What really stings about all this is that there is a genuine attempt behind it all to keep Pokémon going as a fresh experience lying in the background. Player models are all gorgeous in their lighting, modeling, shading, and animation, the environments not part of the Wild Area are almost all absolutely gorgeous in their framing and environmental design, the new creature designs and several of the new attacks are top-notch design ideas with unique playstyles, the pool of available Pokémon is plenty varied much like it was in Kalos, and the atmosphere of gym battles truly is unmatched in the series. The earlygame’s theming really is somewhat unique for the series, as after four games straight of over the top storylines about preventing the end of the world the focus is finally brought back on the interesting back-and-forth that can be brought from just wanting to be the strongest. You have Leon, the strongest trainer who rose to fame from nothing, contrasted with Chairman Rose, the well-liked millionaire with just as much influence yet far less earnestness in how they got there and what they do with that power. You’ve got Hop, Bede, Marnie and yourself, all with different goals, a group rivalry that echoes the best parts of Black and White’s Cheren and Bianca. And with each gym battle, you’ve got a stadium of adoring fans, watching the new generation of Pokémon battlers rise their way to the top with genuine awe, showing that anyone can become adored through sheer force of will.

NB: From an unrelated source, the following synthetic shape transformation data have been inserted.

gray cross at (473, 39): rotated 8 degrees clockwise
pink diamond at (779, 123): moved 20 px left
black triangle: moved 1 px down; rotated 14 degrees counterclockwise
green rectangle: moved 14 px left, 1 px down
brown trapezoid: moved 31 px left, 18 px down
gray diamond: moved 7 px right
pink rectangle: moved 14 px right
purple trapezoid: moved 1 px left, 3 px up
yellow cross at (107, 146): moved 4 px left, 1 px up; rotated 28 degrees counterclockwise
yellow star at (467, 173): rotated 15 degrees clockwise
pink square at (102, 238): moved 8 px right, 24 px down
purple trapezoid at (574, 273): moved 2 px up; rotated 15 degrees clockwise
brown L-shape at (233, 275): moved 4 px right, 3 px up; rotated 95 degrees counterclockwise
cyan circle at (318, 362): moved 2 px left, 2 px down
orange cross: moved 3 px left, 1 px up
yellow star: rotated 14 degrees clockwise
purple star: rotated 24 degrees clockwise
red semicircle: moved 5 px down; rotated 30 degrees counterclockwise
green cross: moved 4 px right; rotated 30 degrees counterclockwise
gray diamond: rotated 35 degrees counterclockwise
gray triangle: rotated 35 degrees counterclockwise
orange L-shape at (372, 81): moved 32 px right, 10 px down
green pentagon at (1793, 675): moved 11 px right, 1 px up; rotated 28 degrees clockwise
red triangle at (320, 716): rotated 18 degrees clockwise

And then the game still turns into a save-the-world plot by the end, and Chairman Rose was actually just an irredeemably evil man.
Pokémon Sword and Shield want to commit to new ideas, yet don’t know how to. They want to make the game more inviting to new players, yet can’t do so without encouraging them to just not pay attention to the game’s mechanics. They want to make a truly stunning first impression on HD hardware, yet still have tedious individual textboxes display the names of attacks not during - but before - the attack actually happens, still with ridiculously long animations to match. They want to be open world games, yet can’t be assed to make it a substantial enough part of the game to make players want to explore it without holding essential items hostage behind it. And they wanted to write a story about a group of new generation trainers clashing ideals to learn more about themselves, but couldn’t resist diverting far too much attention toward a forced disaster story that ends on the moral that you in particular are actually far greater of a trainer than everyone else because you stopped the end of the world. I’ve played through this game twice and I still don’t fucking know what Marnie’s personality is supposed to be, but I sure do know every individual detail of the Darkest Day now. Thanks, Game Freak.